# Flounder!!!!!!



## Fishboydanny1 (Jun 13, 2008)

I caught this guy in the south fork of the New River, at the 441 bridge;










The salinity levels barely read on my hydrometer, but when I mixed water from the bucket with one of my tanks (moving a Spotted Gambusia) It was easy to see that there was definetely salt in the water......

I want to move this guy to my African Cichlid tank, with the water parimiters being as equal to Lake Malawi as possible..... but he needs to get a little bigger though, so I'll keep him in brackish water till then......

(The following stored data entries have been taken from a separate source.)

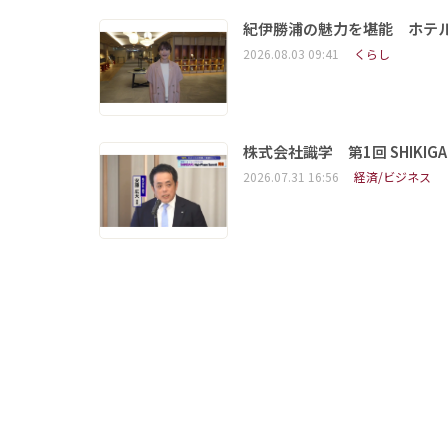
紀伊勝浦の魅力を堪能 ホテ
2026.08.03 09:41
くらし
株式会社識学 第1回 SHIKIGAKU 
2026.07.31 16:56
経済/ビジネス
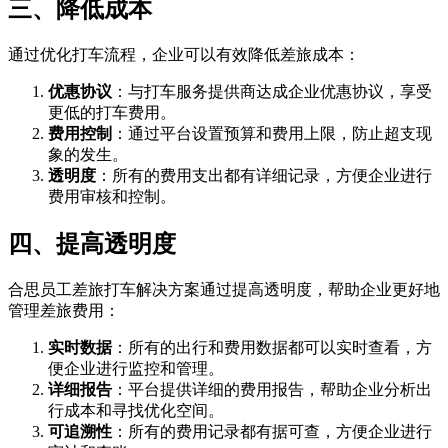
三、降低成本
通过优化打车流程，企业可以有效降低差旅成本：
优惠协议
：与打车服务提供商达成企业优惠协议，享受
更低的打车费用。
费用控制
：通过平台设置预算和费用上限，防止超支现
象的发生。
透明度
：所有的费用支出都有详细记录，方便企业进行
费用审核和控制。
四、提高透明度
合思员工差旅打车解决方案通过提高透明度，帮助企业更好地
管理差旅费用：
实时数据
：所有的出行和费用数据都可以实时查看，方
便企业进行监控和管理。
详细报告
：平台提供详细的费用报告，帮助企业分析出
行成本和寻找优化空间。
可追溯性
：所有的费用记录都有据可查，方便企业进行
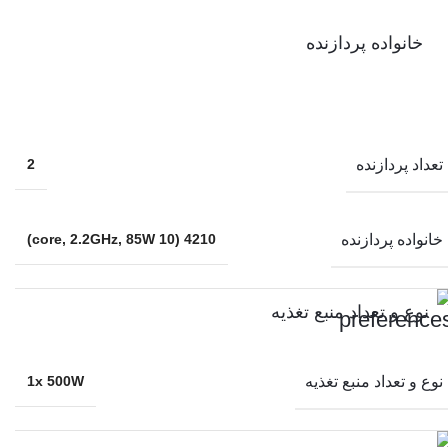
خانواده پردازنده
تعداد پردازنده
2
خانواده پردازنده
4210 (10 core, 2.2GHz, 85W)
نوع و تعداد منبع تغذیه
نوع و تعداد منبع تغذیه
1x 500W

Can he be adjusted to these water conditions? I'll answer as many questions about him as I can, but I don't know much about flounders.....


----------



## eaglesfan3711 (Nov 16, 2008)

Congrats with the catch!

Just curious, what other fish are in that bucket?


----------



## Fishboydanny1 (Jun 13, 2008)

one is a inland silverside (i think), some gobies, what I call Red-dorsal Mosquitofish (Gambusia Rhyzophorae), Snook (2, one is 3 inches, the other is about 1.5), a couple of sand perch (again, not sure) fiddler crabs, glass shrimp, and prawns..... Might be a couple more, but I'll have pictures tommorrow once their in tanks.


----------